09 March 2017, The Tablet

Catholics of a certain age


 

The Catholics: The Church and its People in Britain and Ireland, from the Reformation to the Present Day
ROY HATTERSLEY

Towards the end of 1931, n Nottingham, 25-year-old Fr Frederick Hattersley ­undertook to prepare a young woman, Enid, for her marriage to a collier. The course of instruction over, he conducted the wedding ceremony. Ten days later Enid and Frederick eloped. Their son Roy knew nothing of this until, after his father’s death in 1973, he opened a letter of condolence from Bishop William Ellis. Ellis had been in the seminary with Frederick, and had fond memories of him. It had never occurred to him to wonder why his father, “a lowly civil servant”, could translate Latin inscriptions on tombstones. He has ­dedicated this book to his father’s memory.

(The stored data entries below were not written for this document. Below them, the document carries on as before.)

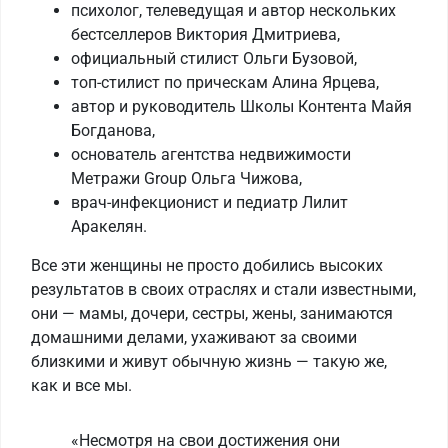
психолог, телеведущая и автор нескольких
бестселлеров Виктория Дмитриева,
официальный стилист Ольги Бузовой,
топ-стилист по прическам Алина Ярцева,
автор и руководитель Школы Контента Майя
Богданова,
основатель агентства недвижимости
Метражи Group Ольга Чижова,
врач-инфекционист и педиатр Лилит
Аракелян.
Все эти женщины не просто добились высоких
результатов в своих отраслях и стали известными,
они — мамы, дочери, сестры, жены, занимаются
домашними делами, ухаживают за своими
близкими и живут обычную жизнь — такую же,
как и все мы.
«Несмотря на свои достижения они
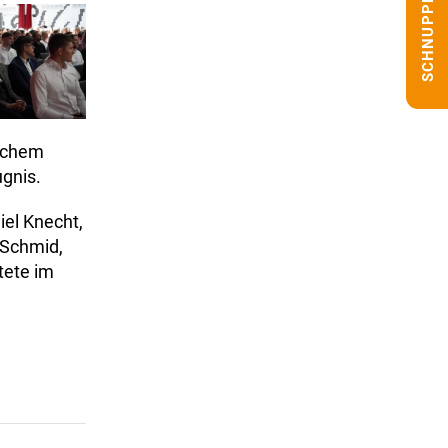
SCHNUPPERN
lichem
ugnis.
iel Knecht,
 Schmid,
tete im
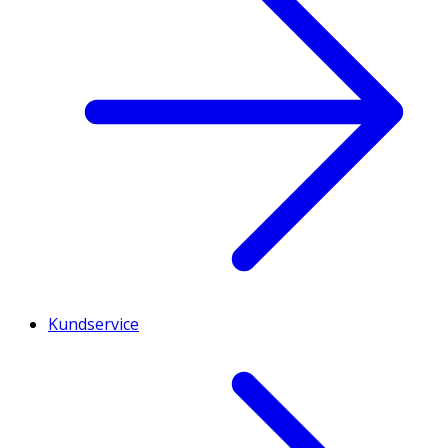
Kundservice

It is not, however, just an act of homage. “Religion in general”, says Hattersley, “the belief in the unbelievable – fascinates me,” and to prove the point he cites his biographies of John Wesley and William Booth. Catholicism fits the pattern because it deals in certainties, and that makes it attractive to many. The conviction that the strength of Catholicism lies in its unbending certainty underlies the text, and is explicitly mentioned on the final page, with the warning that “the ancient verities have been eroded by a new certainty” – the notion of freedom – and with that new certainty, Hattersley suggests, the Church is struggling to cope.

Hattersley arrives at this conclusion after a fluent and readable account of the Catholic history of Britain since the Reformation. It is a brave undertaking.